We were joined at the top of the briefing by Afghanistan Commander Gen. Stanley McChrystal and U.S. Ambassador to Afghanistan Gen. Karl Eikenberry (ret.), who were there to preview Afghan President Hamid Karzai's visit to the US this week.
TAPPER: I have a question for each gentlemen. General McChrystal, you've been very outspoken in your views about civilian casualties in Afghanistan and how that's hurt the U.S. mission there. As I'm sure you know, Faisal Shahzad, who was arrested for the Times Square bombing -- one of the reasons supposedly given is that he's -- is how upset he is about drone attacks in Pakistan. And while I know there's limited amount of anything you can discuss about what's going on across the border in Pakistan, are you confident that civilian casualties in Pakistan are kept to the same minimum that they're being kept under your new order in Afghanistan?
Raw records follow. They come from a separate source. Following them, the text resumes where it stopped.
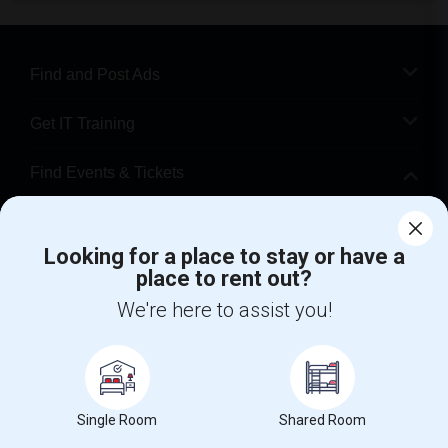
Find and Post Ads
Get IT Training
Find Events & Tickets
Corporate
Looking for a place to stay or have a
place to rent out?
+1-512-788-5300
+1-512-231-9226
We're here to assist you!
us.sulekha@sulekha.com
Stay Connected
Single Room
Shared Room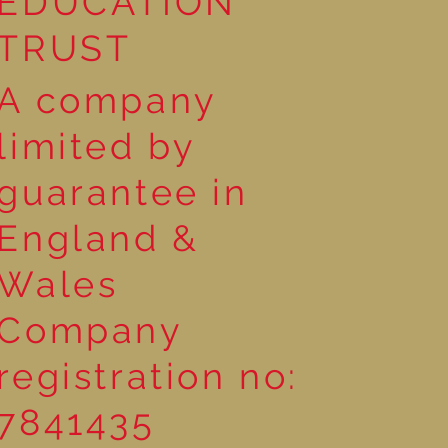
EDUCATION
TRUST
A company
limited by
guarantee in
England &
Wales
Company
registration no:
7841435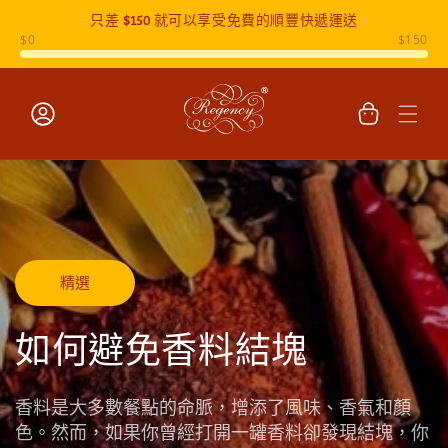
只差
$150
就可以享受免費的順豐快遞運送
跳至內容
購
物
車
登
入
精選
如何避免香料結塊
香料是大多數餐點的命脈，增添了風味、香氣和顏
色。然而，如果你曾經打開一罐香料卻發現結塊，你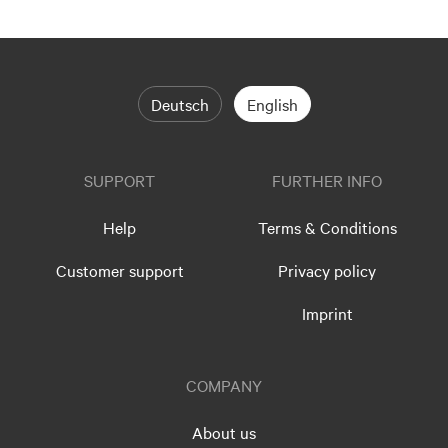
Deutsch
English
SUPPORT
FURTHER INFO
Help
Terms & Conditions
Customer support
Privacy policy
Imprint
COMPANY
About us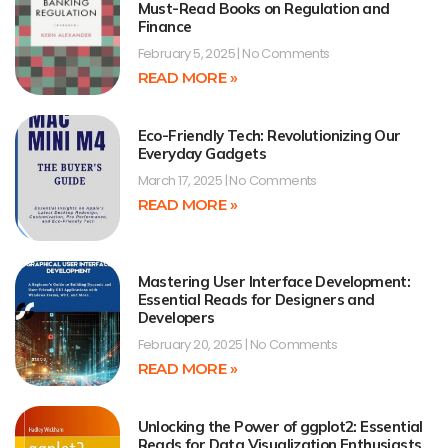
Must-Read Books on Regulation and
Finance
February 5, 2025
No Comments
READ MORE »
Eco-Friendly Tech: Revolutionizing Our
Everyday Gadgets
March 17, 2025
No Comments
READ MORE »
Mastering User Interface Development:
Essential Reads for Designers and
Developers
February 20, 2025
No Comments
READ MORE »
Unlocking the Power of ggplot2: Essential
Reads for Data Visualization Enthusiasts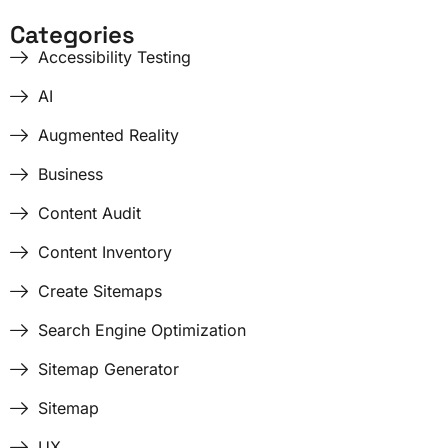
Categories
Accessibility Testing
AI
Augmented Reality
Business
Content Audit
Content Inventory
Create Sitemaps
Search Engine Optimization
Sitemap Generator
Sitemap
UX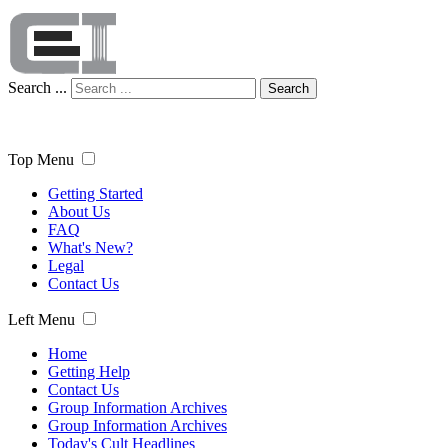
Search ...
Search
Top Menu
Getting Started
About Us
FAQ
What's New?
Legal
Contact Us
Left Menu
Home
Getting Help
Contact Us
Group Information Archives
Group Information Archives
Today's Cult Headlines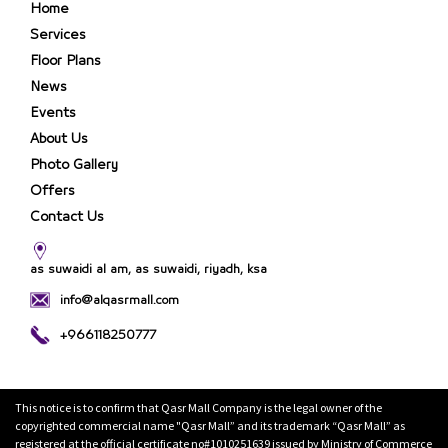
Home
Services
Floor Plans
News
Events
About Us
Photo Gallery
Offers
Contact Us
as suwaidi al am, as suwaidi, riyadh, ksa
info@alqasrmall.com
+966118250777
This notice is to confirm that Qasr Mall Company is the legal owner of the
copyrighted commercial name "Qasr Mall” and its trademark “Qasr Mall” as
registered at the official certificate no#1010251639 issued by Ministry of Commerce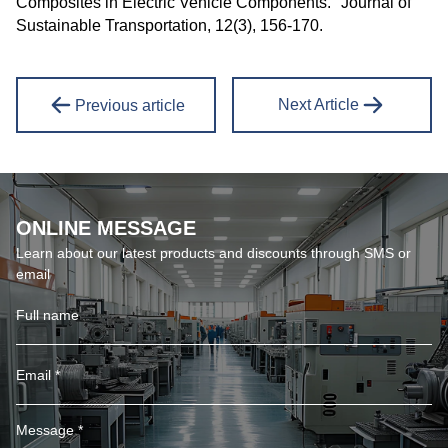
Composites in Electric Vehicle Components." Journal of
Sustainable Transportation, 12(3), 156-170.
Next Article
Previous article
ONLINE MESSAGE
Learn about our latest products and discounts through SMS or
email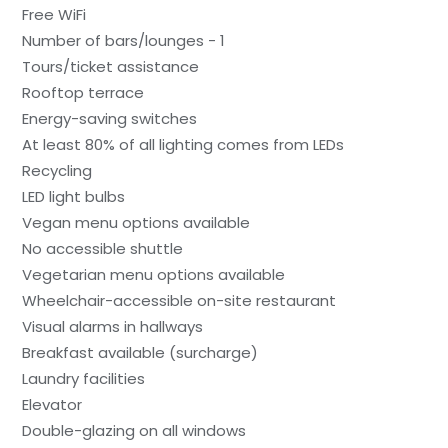
Free WiFi
Number of bars/lounges - 1
Tours/ticket assistance
Rooftop terrace
Energy-saving switches
At least 80% of all lighting comes from LEDs
Recycling
LED light bulbs
Vegan menu options available
No accessible shuttle
Vegetarian menu options available
Wheelchair-accessible on-site restaurant
Visual alarms in hallways
Breakfast available (surcharge)
Laundry facilities
Elevator
Double-glazing on all windows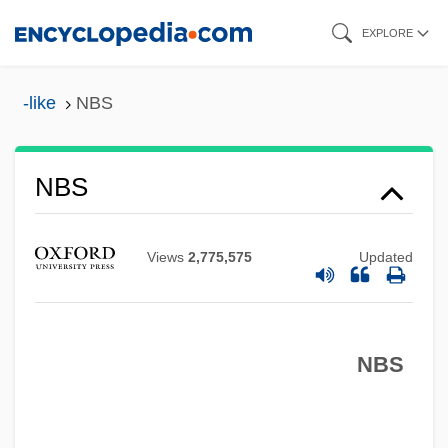
Skip
EXPLORE
to
main
-like
NBS
content
NBS
NBRI
Views
2,775,575
Updated
Nbre.
NBR
NBPI
NBS
NBP
NBM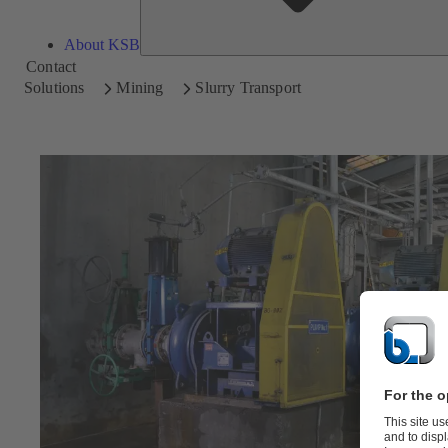
About KSB
Contact
Solutions
Mining
Slurry Transport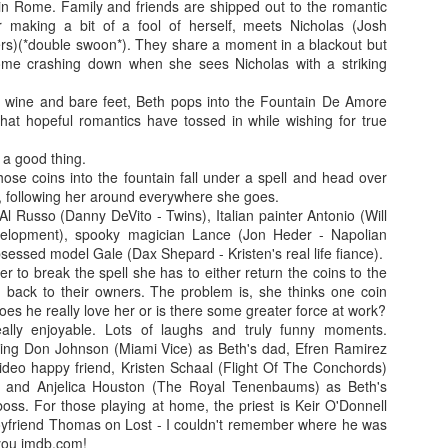
in Rome. Family and friends are shipped out to the romantic
more regular basis. We'll see. No
so find out if you should spend
r making a bit of a fool of herself, meets Nicholas (Josh
spoilers.
your hard-earned covid cash on
s)(*double swoon*). They share a moment in a blackout but
this flick. Let's find out... Let's
IT (2017)
EP
me crashing down when she sees Nicholas with a striking
Fresh out of the thesaurus,
also find out of I remember how to
7
Gosh darn it's been ages. But fear not, Dear Reader, I should be
Malignant is Aussie Horror King
ad videos and pics to this thing...
f wine and bare feet, Beth pops into the Fountain De Amore
here more often now that I've finished uni. Plus, I haven't yet
James Wan's latest flick. It was
that hopeful romantics have tossed in while wishing for true
nished my #EpicHorrorMovieRewatch, there are plenty more films that
written by Wan, Akela Cooper, and
Ooh, old rules apply: I don't do
ve seen and forgotten what they were about.
Ingrid Bisu. Can we link it to The
spoilers unless the film is crap.
 a good thing.
Conjuring Universe? Probs not.
This one isn't crap = no spoilers.
se coins into the fountain fall under a spell and head over
am trying to be more open when it comes to horror film remakes.
h, following her around everywhere she goes.
here are SO MANY of them and SO MANY of them don't turn out very
Old was written and directed by
l Russo (Danny DeVito - Twins), Italian painter Antonio (Will
ll. It's hard to not be weary, I've been burnt before.
M. Night Shyamalan.
velopment), spooky magician Lance (Jon Heder - Napolian
sessed model Gale (Dax Shepard - Kristen's real life fiance).
er to break the spell she has to either return the coins to the
Before I Wake (2016)
EB
m back to their owners. The problem is, she thinks one coin
19
oes he really love her or is there some greater force at work?
Hey kids, it's time for another #EpicHorrorMovieRewatch flick! I've
lly enjoyable. Lots of laughs and truly funny moments.
made it through all the "A" titles so now it's time for "B"! I'm sure
ing Don Johnson (Miami Vice) as Beth's dad, Efren Ramirez
ll make it though the alphabet by the end of the decade.
video happy friend, Kristen Schaal (Flight Of The Conchords)
, and Anjelica Houston (The Royal Tenenbaums) as Beth's
efore I Wake was directed by Mike Flanagan (Hush) and co-wrote the
oss. For those playing at home, the priest is Keir O'Donnell
reenplay with Jeff Howard (Oculus).
oyfriend Thomas on Lost - I couldn't remember where he was
you imdb.com!
eet little Cody (Jacob Tremblay - Room) is asleep in his bed.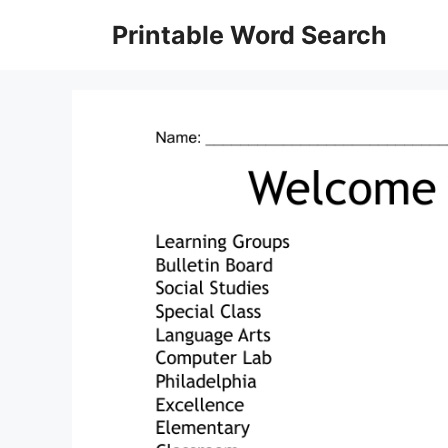
Skip
Printable Word Search
to
content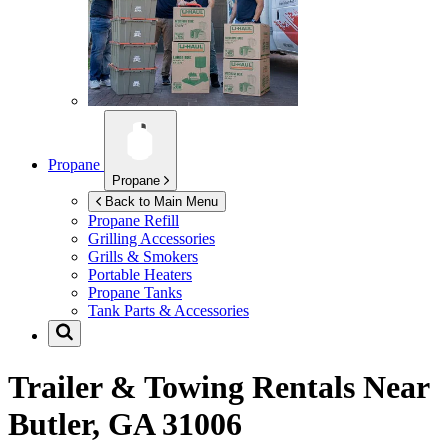
Propane
Propane
Back to Main Menu
Propane Refill
Grilling Accessories
Grills & Smokers
Portable Heaters
Propane Tanks
Tank Parts & Accessories
Trailer & Towing Rentals Near
Butler, GA 31006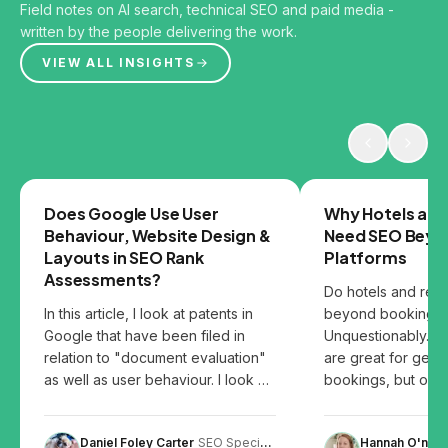
Field notes on AI search, technical SEO and paid media -
written by the people delivering the work.
VIEW ALL INSIGHTS
GOOGLE
SEO
Does Google Use User
Why Hotels and
Behaviour, Website Design &
Need SEO Beyo
Layouts in SEO Rank
Platforms
Assessments?
Do hotels and res
In this article, I look at patents in
beyond booking p
Google that have been filed in
Unquestionably. B
relation to "document evaluation"
are great for gett
as well as user behaviour. I look at
bookings, but over
the patents and share my thoughts
them can leave you
on how user behaviour, website
Daniel Foley Carter
SEO Specialist
Hannah O'neill
design and content layout can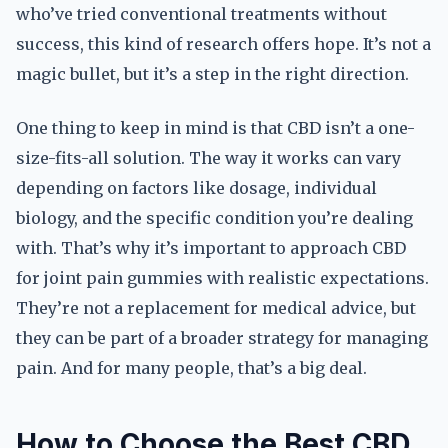
who’ve tried conventional treatments without
success, this kind of research offers hope. It’s not a
magic bullet, but it’s a step in the right direction.
One thing to keep in mind is that CBD isn’t a one-
size-fits-all solution. The way it works can vary
depending on factors like dosage, individual
biology, and the specific condition you’re dealing
with. That’s why it’s important to approach CBD
for joint pain gummies with realistic expectations.
They’re not a replacement for medical advice, but
they can be part of a broader strategy for managing
pain. And for many people, that’s a big deal.
How to Choose the Best CBD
MCCHRYSTAL: I obviously can't address things in Pakistan. My writ goes to the border between Afghanistan and Pakistan. I can tell you that inside Afghanistan, the importance of reducing those casualties to convince the Afghan people that we're here for their welfare is absolutely strategic and so we -- we give it between Afghanistan and Pakistan. I can tell you that inside Afghanistan, the importance of reducing those casualties to convince the Afghan people that we're here for their welfare is absolutely strategic and so we -- we give it that level of effort.
TAPPER: All right. Can I ask –
TAPPER (To Eikenberry): Do you think that President Karzai is an adequate strategic partner? EIKENBERRY: President Obama has expressed his confidence in President Karzai and our work together. As you know, every relationship, every bilateral relationship, especially one as close as we have with Afghanistan, they experience ups and downs. But what measures true partnership is the ability when the stakes are as high as they are for Afghanistan and the United States of America, to be able to work our way through difficulties and come back together and still find ourselves well aligned. I think that the visit that's coming up here, that begins this evening, the talks over the next several days, I think we're going to emerge with even better alignment.
TAPPER: Robert, just a couple questions about Solicitor General Kagan. Could you explain how somebody who has spent almost her entire career, if not her entire career, working in the federal government or at Harvard has an understanding of how the law affects real people?
GIBBS: Well, I don't -- yeah, I think if you judge her background, she was -- she has worked in the White House, she has clerked for judges, she has worked for people like Ab Mikva, Thurgood Marshall. I think she has -- as somebody who -- as you heard the president say, first and foremost I think she understands how the law works and how it impacts everyday people. I think she's somebody who has a diversity of experience that's a -- that is an important plus that the president looks at. She's somebody who currently serves in what some have called the tenth -- as the tenth justice: She represents the American people before the Supreme Court. So I think she's -- I think she has a diversity of experience that allows her to understand how the law works and how it impacts the people of this country.
TAPPER: I guess the question is, where does she see how the law - is she -- I don't mean this sarcastically, but it's not like she was a community organizer in Chicago. You know, where did she see how the law directly impacted real people?
GIBBS: Well, as a clerk, as somebody who worked in the counsel's office, as somebody who worked in the policy office here at the White House, as somebody who's argued in front of the Supreme Court on behalf of the interests of this -- of her client now, the American people. I don't -- look, Jake, I don't think there's -- I don't think there's one thing that you can do that necessarily provides you with the wisdom of what you speak. I think having somebody with a diversity of experience -- look, the president heard from a lot of people. You all asked me about the fact that what does it -- what does it do to have somebody outside of what many refer to as the judicial monastery, somebody who comes at things looking at them from a slightly different angle.
TAPPER: And then my other question is, she was -- she's been criticized for her position as dean at Harvard when she reinstated a ban on military recruiters using the office of the --
GIBBS: Office of Career Services.
TAPPER: -- Office of Career Services, thank you. And I was just wondering, the president is somebody who has both worked in universities and also as commander in chief, tried to balance "don't ask, don't tell." Does he have any compunction about what law schools did when they removed military recruiters, as somebody who is now in charge of the military?
GIBBS: Well, I think what's important to understand, Jake, as you hear people describe this -- these series of activities, I think it is important to understand that there was never a pause in military recruitment at Harvard Law School. They were not afforded access as part of the Office of Career Service(s), but through the veterans office, they had access to students at Harvard Law School. And in 2005, in fact, more Harvard Law School graduates than in any of the preceding years chose military service, something that the solicitor general has lauded students for and the military in general for the safety and the security that they provide her and all of the American people.